■ What to produce
In the entries below, spot each line with the word "Комплектующие" and copy it.

(Source material begins)

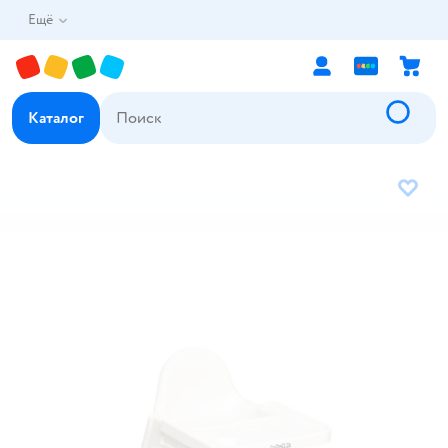
Ещё
Каталог
В избр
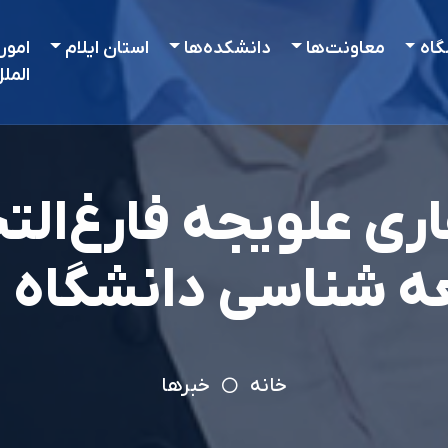
گاه
معاونت‌ها
دانشکده‌ها
استان ایلام
امور
المل
ی علویجه فارغ‌ال
ه شناسی دانشگاه ای
خانه
خبرها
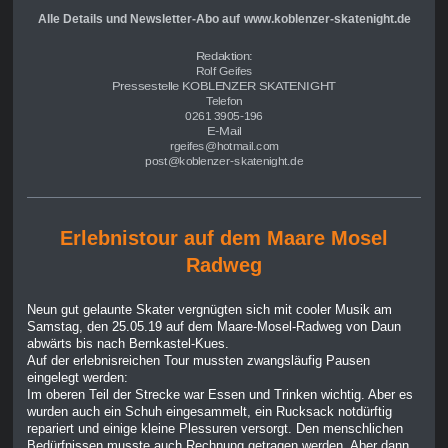
Alle Details und Newsletter-Abo auf
www.koblenzer-skatenight.de
Redaktion:
Rolf Geifes
Pressestelle KOBLENZER SKATENIGHT
Telefon
0261 3905-196
E-Mail
rgeifes@hotmail.com
post@koblenzer-skatenight.de
Erlebnistour auf dem Maare Mosel
Radweg
Neun gut gelaunte Skater vergnügten sich mit cooler Musik am
Samstag, den 25.05.19 auf dem Maare-Mosel-Radweg von Daun
abwärts bis nach Bernkastel-Kues.
Auf der erlebnisreichen Tour mussten zwangsläufig Pausen
eingelegt werden:
Im oberen Teil der Strecke war Essen und Trinken wichtig. Aber es
wurden auch ein Schuh eingesammelt, ein Rucksack notdürftig
repariert und einige kleine Plessuren versorgt. Den menschlichen
Bedürfnissen musste auch Rechnung getragen werden. Aber dann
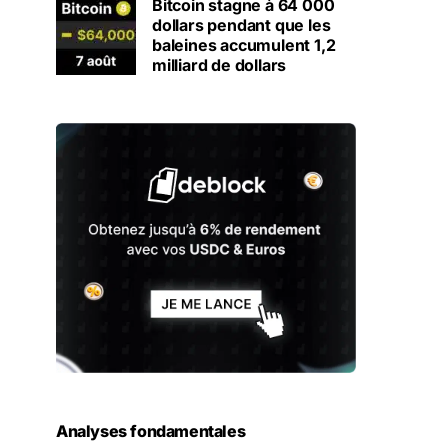
Bitcoin stagne à 64 000
dollars pendant que les
baleines accumulent 1,2
milliard de dollars
Analyses fondamentales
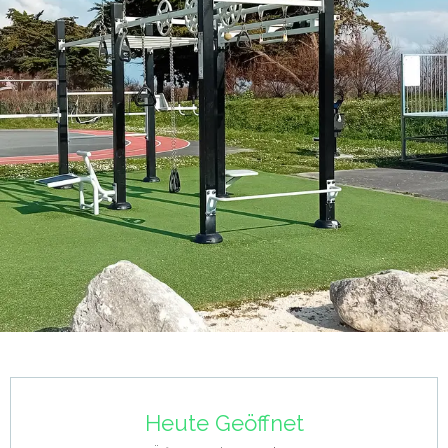
Öffnungszeiten & Kontaktdaten
Heute Geöffnet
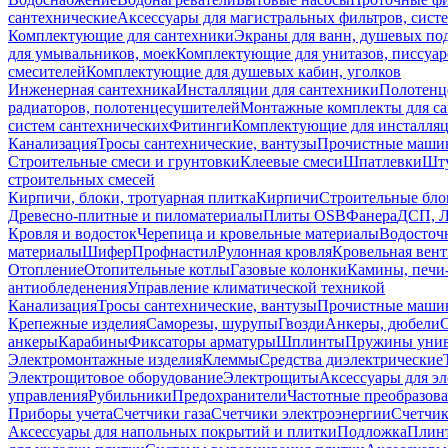
сантехнические
Аксессуары для магистральных фильтров, сист
Комплектующие для сантехники
Экраны для ванн, душевых по
для умывальников, моек
Комплектующие для унитазов, писсуар
смесителей
Комплектующие для душевых кабин, уголков
Инженерная сантехника
Инсталляции для сантехники
Полотенц
радиаторов, полотенцесушителей
Монтажные комплекты для с
систем сантехнических
Фитинги
Комплектующие для инсталля
Канализация
Тросы сантехнические, вантузы
Прочистные маши
Строительные смеси и грунтовки
Клеевые смеси
Шпатлевки
Шту
строительных смесей
Кирпичи, блоки, тротуарная плитка
Кирпичи
Строительные бло
Древесно-плитные и пиломатериалы
Плиты OSB
Фанера
ДСП, 
Кровля и водосток
Черепица и кровельные материалы
Водосточ
материалы
Шифер
Профнастил
Рулонная кровля
Кровельная вен
Отопление
Отопительные котлы
Газовые колонки
Камины, печи
антиобледенения
Управление климатической техникой
Канализация
Тросы сантехнические, вантузы
Прочистные маши
Крепежные изделия
Саморезы, шурупы
Гвозди
Анкеры, дюбели
анкеры
Карабины
Фиксаторы арматуры
Шплинты
Пружины унив
Электромонтажные изделия
Клеммы
Средства диэлектрические
Электрощитовое оборудование
Электрощиты
Аксессуары для э
управления
Рубильники
Предохранители
Частотные преобразов
Приборы учета
Счетчики газа
Счетчики электроэнергии
Счетчи
Аксессуары для напольных покрытий и плитки
Подложка
Плинт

(Source material ends)

■ Response for this exercise
Комплектующие для сантехники
Комплектующие для унитазов, писсуар
Комплектующие для душевых кабин, уголков
Комплектующие для инсталля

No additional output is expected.